I am looking for a way to characterise the frequency response of the slope from a linear regression. We are exploring the effect of window length of the regression to the magnitude of the slope of the regression and find that for our data (discrete time series data), the slope is positively related to the window length.
The slope can be thought of as the expected change of our output variable for a given input variable over a time period equal to the window length. We find that for a short window length, this slope is very low whereas for a long window length the slope is high. We interpret this to mean that the system responds to changes in the input in the long term but not in the short term. To me, that sounds a lot like a low pass filter killing off the fast changes in the input but passing the slower (or rather, more sustained) changes.
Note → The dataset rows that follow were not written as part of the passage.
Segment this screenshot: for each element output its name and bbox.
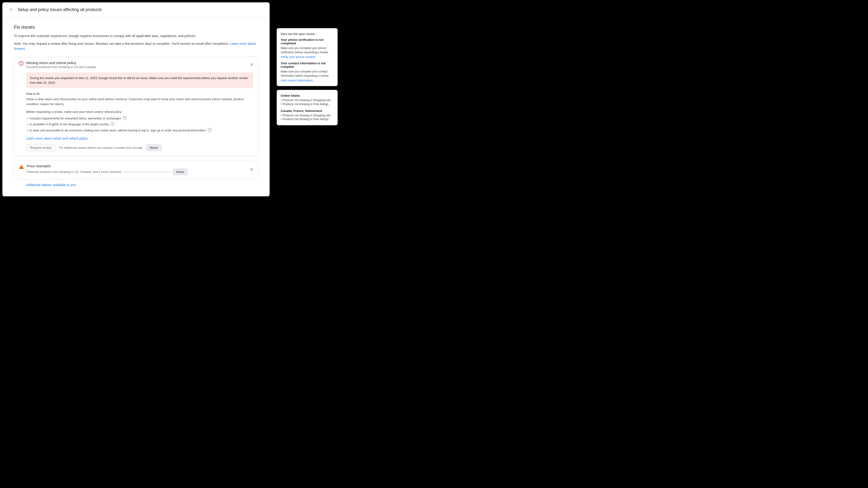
fix-issues-title: Fix issues xyxy=(14,24,258,30)
chevron-up-icon: ∧ xyxy=(250,62,253,67)
issue-subtitle-return: Prevents products from showing in US and… xyxy=(26,65,96,69)
additional-options-link[interactable]: Additional options available to you xyxy=(26,183,76,187)
panel-title: Setup and policy issues affecting all pr… xyxy=(18,7,102,12)
issue-title-group: Missing return and refund policy Prevent… xyxy=(26,61,96,69)
tooltip-open-issues: Here are the open issues: Your phone ver… xyxy=(277,28,338,86)
issue-title-group-2: Price mismatch Prevents products from sh… xyxy=(27,164,188,175)
main-panel: × Setup and policy issues affecting all … xyxy=(2,2,270,196)
tooltip-intro: Here are the open issues: xyxy=(281,32,334,36)
help-icon-3[interactable]: ? xyxy=(208,128,212,132)
fix-description: Show a clear return and refund policy on… xyxy=(26,97,253,107)
action-row: Request review Fix additional issues bef… xyxy=(26,144,253,151)
issue-header-left: Missing return and refund policy Prevent… xyxy=(19,61,96,69)
requirement-item: is available in English or the language … xyxy=(27,121,253,127)
canada-france-title: Canada, France, Switzerland xyxy=(281,109,334,113)
close-button[interactable]: × xyxy=(8,7,14,12)
request-review-button[interactable]: Request review xyxy=(26,144,55,151)
tooltip-phone-section: Your phone verification is not completed… xyxy=(281,38,334,59)
canada-france-section: Canada, France, Switzerland Products not… xyxy=(281,109,334,121)
chevron-up-icon-2: ∧ xyxy=(250,167,253,172)
issue-title-return: Missing return and refund policy xyxy=(26,61,96,65)
tooltip-contact-section: Your contact information is not complete… xyxy=(281,61,334,82)
add-contact-link[interactable]: Add contact information xyxy=(281,79,313,82)
issue-card-return-policy: Missing return and refund policy Prevent… xyxy=(14,57,258,156)
fix-message: Fix additional issues before you request… xyxy=(59,146,143,149)
us-bullet-1: Products not showing in Shopping Ads xyxy=(281,98,334,102)
description-text: To improve the customer experience, Goog… xyxy=(14,33,258,38)
issue-header-price-mismatch[interactable]: Price mismatch Prevents products from sh… xyxy=(14,160,258,179)
how-to-fix-label: How to fix xyxy=(26,92,253,95)
canada-bullet-1: Products not showing in Shopping Ads xyxy=(281,114,334,118)
note-bold: Note xyxy=(14,42,21,46)
issue-header-return-policy[interactable]: Missing return and refund policy Prevent… xyxy=(14,57,258,73)
hover-indicator-2: Hover xyxy=(173,168,188,175)
panel-header: × Setup and policy issues affecting all … xyxy=(3,3,270,17)
issue-header-left-2: Price mismatch Prevents products from sh… xyxy=(19,164,188,175)
issue-body-return: During the review you requested on Mar 1… xyxy=(14,73,258,156)
help-icon-1[interactable]: ? xyxy=(123,116,127,120)
phone-issue-desc: Make sure you complete your phone verifi… xyxy=(281,46,334,54)
help-icon-2[interactable]: ? xyxy=(111,122,115,126)
us-section: United States Products not showing in Sh… xyxy=(281,94,334,106)
contact-issue-title: Your contact information is not complete xyxy=(281,61,334,68)
before-request-text: Before requesting a review, make sure yo… xyxy=(26,110,253,114)
learn-return-policy-link[interactable]: Learn more about return and refund polic… xyxy=(26,137,253,140)
requirement-item: is clear and accessible to all customers… xyxy=(27,127,253,134)
us-title: United States xyxy=(281,94,334,97)
issue-subtitle-price: Prevents products from showing in US, Ca… xyxy=(27,168,188,175)
right-side-panel: Here are the open issues: Your phone ver… xyxy=(277,28,338,199)
hover-indicator-1: Hover xyxy=(146,144,161,151)
warning-icon xyxy=(19,165,24,169)
requirements-list: includes requirements for unwanted items… xyxy=(26,115,253,134)
alert-box: During the review you requested on Mar 1… xyxy=(26,73,253,88)
contact-issue-desc: Make sure you complete your contact info… xyxy=(281,69,334,78)
verify-phone-link[interactable]: Verify your phone number xyxy=(281,55,316,59)
additional-options: Additional options available to you xyxy=(14,183,258,189)
canada-bullet-2: Products not showing in Free listings xyxy=(281,117,334,121)
panel-content: Fix issues To improve the customer exper… xyxy=(3,17,270,196)
phone-issue-title: Your phone verification is not completed xyxy=(281,38,334,45)
us-bullet-2: Products not showing in Free listings xyxy=(281,102,334,106)
requirement-item: includes requirements for unwanted items… xyxy=(27,115,253,121)
issue-card-price-mismatch: Price mismatch Prevents products from sh… xyxy=(14,160,258,179)
note-text: Note: You may request a review after fix… xyxy=(14,41,258,51)
tooltip-countries: United States Products not showing in Sh… xyxy=(277,90,338,125)
error-icon xyxy=(19,61,24,66)
issue-title-price: Price mismatch xyxy=(27,164,188,168)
The slope, or beta, of the regression for a rolling window is, in a way, similar to a moving average and it is possible to characterise the frequency response of a moving average filter as a function of its window length as shown here. I was wondering if anyone knew of a similar way to characterise the frequency response of the beta of a rolling regression as a function of its window length in a similar manner?
Note that I have read this paper which explores using regression beta as a filter but I was unable to get an intuitive understanding of why the larger the window length is, the lower the cutoff frequency appears to be.
Here are a few descriptive charts of our data that might show why we are asking this question:
In the chart above, the thick grey line is the regression over all the data (i.e. a long window length) and has a slope of 1.79. The coloured lines (and points) show the regressions for single years of data (the betas for these lines are in the brackets in the legend of the chart). The beta for any individual year is significantly lower than the overall beta. In other words the grey line is much steeper than the other lines. This is true for any arbitrary 1 year window on the data (i.e. there is no year-long window of data that has a slope as steep as the overall data).
This next chart shows the rolling betas for different window lengths:
So the question we are trying to answer (and hoping to do so by characterising regression as a LPF) is why do the lines in this chart have higher biases (higher on average) as the window length increases (e.g. the yellow line is higher than the green line). How can we interpret this phenomenon?